2.Rocky Mountain Plants-Nelson-Strange, in the past this was my primary flora for the Rockies, and I used Weber (Rocky Mountain Flora) as a back-up. But this time around, I found Weber much easier to use, and so used this book less often.

This is a useful broad-ranging Rocky Mountain field guide. While not inclusive, it contains the majority of plants that I see in the Rockies. It contains generally well-written keys to families and then down to genus and species level, so this book is good for those seeking species identification. While there are no individual descriptions for the plants cited, there is often a written section accompanying most genera with a description (some more detailed than others) of a number of contained species. There are occasional useful black and white line illustrations as well. For all this it is in a carry-able size. I like this book and suggest bringing along with other Rocky Mountain floras such as Weber’s.

3.Trees and Shrubs of New Mexico-Carter- I unfortunately did not this book much, but it is in the fashion of its predecessor ‘Trees and Shrubs of Colorado’ which I have used in the past, and like. This volume is more extensive than the previous and uses the same format. It makes good use of diagnostic keys, and these along with excellent black and white illustration, good plant descriptions and its floristic inclusiveness makes this an excellent choice to learn the woody plants of New Mexico. It also has small county charts for each plant. One day I will give it its day.

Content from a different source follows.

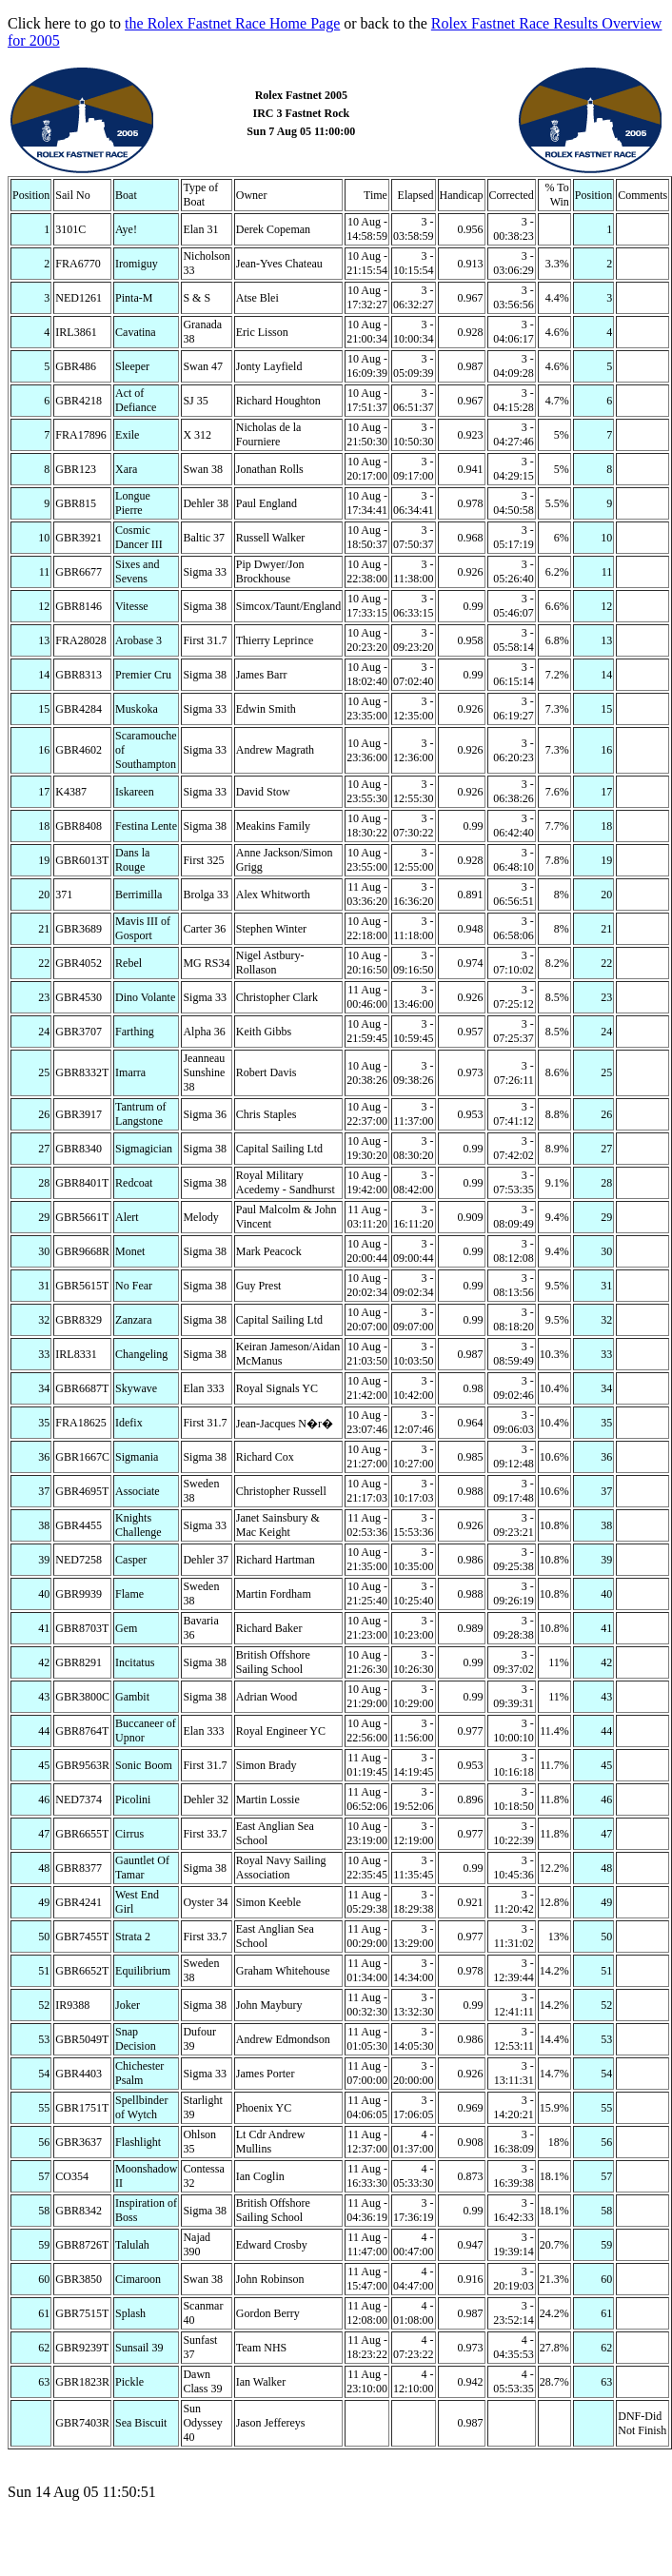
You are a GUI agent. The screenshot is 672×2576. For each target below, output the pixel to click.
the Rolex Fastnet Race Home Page (232, 23)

4.Weeds of the West-many authors-This is a beautifully done book as it contains a number (usually 3) of largish color photos for each plant, showing important characteristic features. This is what sets this book apart from other field guides, plus its focus on weedy plants.  It is clearly devised for folks whom may not know how to use botanical keys, but who need to identify weeds to potentially help eradicate them. So instead of writing a lot of technical details, the authors fill the pages with photos not words. Of course there are down sides to this as well. For those of us who want to make positive identification, you will still need an inclusive flora with botanical keys. But that is not the purpose of this book, which is to help land-managers figure out what plants they are looking at. And it will work for you this way too. There is a very basic family key that is not too helpful, so you will need to know what family your plant is in, as that is how they are ordered in the book. This book is on heavy-stock paper and is quite thick and heavy, not a backpack book. All this said, I recommend this book for quick reference if you are in its region, and of course the ‘weeds’ are some of the most common (and commonly handsome) plants you will see.